Во время раскопок 1999 г. в Новгороде была найдена берестяная грамота (№ 906), относящаяся к 1050–1070-м гг. В ней наряду с другими святыми названы Борис и Глеб (в настоящее время это самое раннее упоминание о братьях-князьях как о святых)[203]
. Текст грамоты — сильное и трудно опровергаемое свидетельство, что Борис и Глеб были причислены к лику святых ранее, чем утверждает А. Н. Ужанков. Обнаружение этой грамоты словно бы предостерегает от поспешных попыток установления бесспорных дат, исходя из наличествующих источников: до нас дошло слишком мало источников, чтобы на их основании высказывать безапелляционные утверждения; появление новых сведений может радикально изменить наши представления о событиях далекого прошлого.Называя позднюю дату канонизации Бориса и Глеба, А. Н. Ужанков, конечно, не может игнорировать известий Сказания о чудесах
(Ужанков именует его «Сказанием страсти…») и Чтения о почитании братьев еще в годы правления Ярослава Мудрого. Объясняя эти свидетельства, он утверждает, что при Ярославе Мудром утвердилось местное почитание страстотерпцев. Таков вывод второй. Он, безусловно, изящен, так как позволяет в известной степени примирить противоположные мнения Л. Мюллера и А. Поппэ. Добавлю, что дополнительным подтверждением мысли А. Н. Ужанкова могли бы стать наблюдения Г. Ленхофф, сделанные на ином материале, на основе социокультурного изучения почитания святых братьев и также косвенно указывающие на отсутствие общерусского почитания при Ярославе Мудром. Исследовательница полагает, что в годы правления Ярослава Мудрого существовало лишь местное почитание страстотерпцев, причем оно носило преимущественно «низовой», народный характер[204]. В работе А. Н. Ужанкова исследование Г. Ленхофф не учтено[205].Скрупулезно анализируя чудо с мощами Глеба по рассказам Повести временных лет. Чтения
и Сказания о чудесах, А. Н. Ужанков обратил внимание на тот факт, что в Сказании митрополит Георгий благословляет князей — участников перенесения мощей рукою Глеба, при этом ноготь святого остается в волосах князя Черниговского Святослава. При этом в рассказе Сказания владыка Черниговский Неофит, участвующий в перенесении мощей, назван митрополитом. В Чтении же Нестора благословение совершается рукою Бориса, и митрополитом именуется только Георгий. A. Н. Ужанков связывает эти разноречия двух агиографических текстов с политическими симпатиями книжников.

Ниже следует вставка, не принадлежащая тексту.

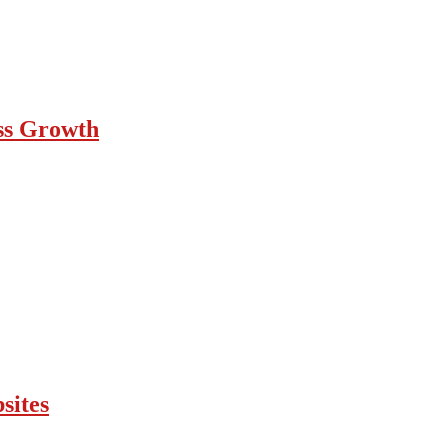
ess Growth
sites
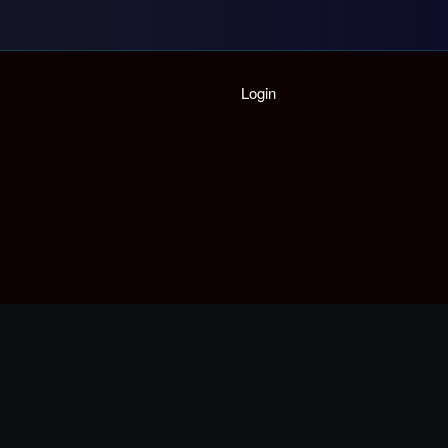
Home
Login
Playlist
Partymode
Add Music Video
Personal Stats
Infographic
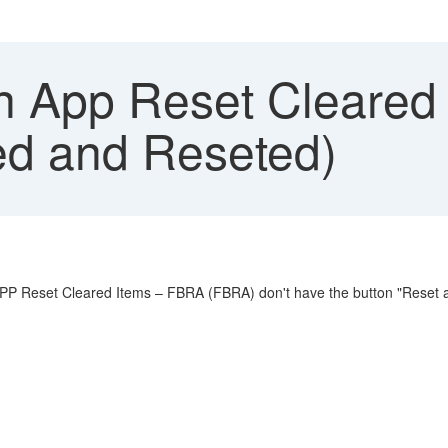
in App Reset Cleared
sed and Reseted)
P Reset Cleared Items – FBRA (FBRA) don't have the button "Reset a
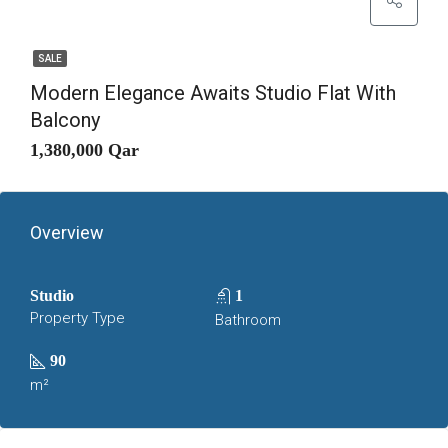
SALE
Modern Elegance Awaits Studio Flat With
Balcony
1,380,000 Qar
Overview
Studio
1
Property Type
Bathroom
90
m²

В Сказании, по его мнению, прослеживаются прочерниговские симпатии: владыка Черниговский назван митрополитом, и черниговский князь получает благодатное знамение (ноготь святого) от мощей Глеба, который первоначально почитался более, нежели Борис[206].Эпизод с благословением рукою одного из страстотерпцев (Глеба или Бориса) в Сказании о чудесах
был уже проанализирован B. Биленкиным, пришедшим к отчасти сходным результатам [Биленкин 1993. С. 61–62]. Но эта работа в статье А. Н. Ужанкова не учтена. Не уделяет А. Н. Ужанков внимания и опровержению идеи В. И. Лесючевского, который полагал, что имя Глеба в описании благодатного знамения при перенесении мощей 1072 г. вторично и им заменено имя Бориса, содержавшееся в первоисточнике [Лесючевский 1946. С. 238]. Также никак не учитывается и мнение М. Х. Алешковского о повествовании, посвященном перенесению мощей, в составе Сказания. М. Х. Алешковский пришел, как позднее и А. Н. Ужанков, к выводу об особом почитании Глеба Святославом Черниговским (и считал имя Глеба в Сказании исходным, а имя Бориса в Чтении — поздней, начала XII в., заменой). Но в отличие от А. Н. Ужанкова он полагал, что протографом описания перенесения мощей 1072 г. в Сказании послужил «авторский» текст Повести временных лет под 1072 г. [Алешковский 1972. С. 119, примеч. 55].А. Н. Ужанков напоминает о том, что муромские земли, принадлежавшие Глебу, вошли в состав Черниговского удела, в то время как Ростовское княжество Бориса перешло к линии Всеволода Ярославича и его сына Владимира Мономаха, почитавшего, как показывает автор статьи, прежде всего именно Бориса.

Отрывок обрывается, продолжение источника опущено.